* **EXERCISE BRIEF**:
Give back the full listing as written. No pictures go with it.

* **STORED DATA**:
-------------------------

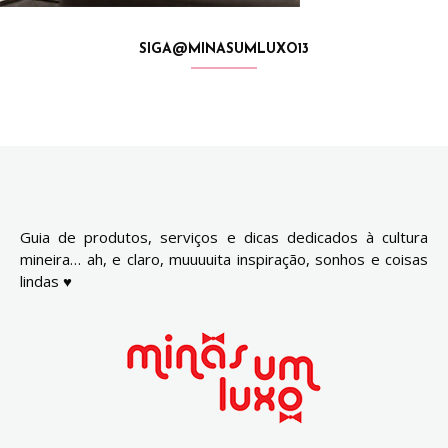
SIGA@MINASUMLUXO13
Guia de produtos, serviços e dicas dedicados à cultura
mineira… ah, e claro, muuuuita inspiração, sonhos e coisas
lindas ♥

-------------------------

* **ANSWER TO THIS EXERCISE**:
SIGA@MINASUMLUXO13
Guia de produtos, serviços e dicas dedicados à cultura
mineira… ah, e claro, muuuuita inspiração, sonhos e coisas
lindas ♥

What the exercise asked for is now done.